Signaling pathway of B cell antigen receptor (BCR) is a key driver of tumor growth and spread. BTK as an indispensable participant for BCR signal peptide, it is very important for formation, differentiation, messaging and survival of B lymphocyte. BTK is an identifiable signal peptide molecules of BCR channel. When the signal peptide molecules across the B lymphocyte surface receptors, required channel is activated for transportation, chemotaxis and adhesion, which provide a convenience to be B-cell malignancies.

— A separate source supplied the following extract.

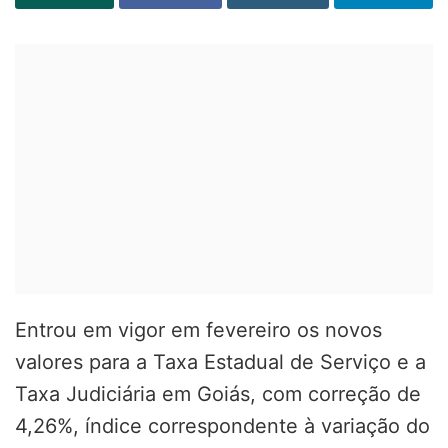
Entrou em vigor em fevereiro os novos
valores para a Taxa Estadual de Serviço e a
Taxa Judiciária em Goiás, com correção de
4,26%, índice correspondente à variação do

Ibrutinib is a small molecule can selectively and covalently bound to a cysteine residue (Cys-481) BTK active site, and irreversibly inhibit BTK activity, thereby inhibiting BCR activated signaling pathway, which could effectively prevent the tumor from B cells to lymphoid tissues where suitable for tumor growth, to reduce B cell proliferation and induce apoptosis of malignant cells, which play a role in the treatment of CLL and MCL. Non-clinical studies have shown that Ibrutinib can inhibit malignant B lymphocyte proliferation and survival.
|Metabolism and Elimination||
Ibrutinib primarily metabolized by the cytochrome P450 (CYP3A and a small part of the CYP2D6) and produce a variety of metabolites after metabolism. The metabolite (PCI-45227) is a kind of dihydrodiol substance which is an activity of inhibiting BTK.Compared with Ibrutinib, PCI-45227 has much stronger inhibition on BTK, which is about 15 times stronger. At steady state, the average rate of metabolism of PCI-45227 is around 1 ~ 2.8.
Apparent clearance (CL / F) of Ibrutinibis is approximately 1 000 L / h, the half-life (t1 / 2) is 4 ~ 6 h. Ibrutinib mainly be metabolites in the body, excrete with the feces. To healthy subjects by oral radioactive 14C-labeled Ibrutinib, found that nearly 90% of the radiation were eliminated in 168 h, most (about 80%) of them were excreted with the feces, and nearly 10% were excreted in the urine, about 1 % be prototypes were excreted with the feces.
Elimination of Ibrutinib will not make a difference in age (37 to 84 years) and gender, but systemic exposure of patients with moderate hepatic injury will be 6 times higher than in healthy subjects.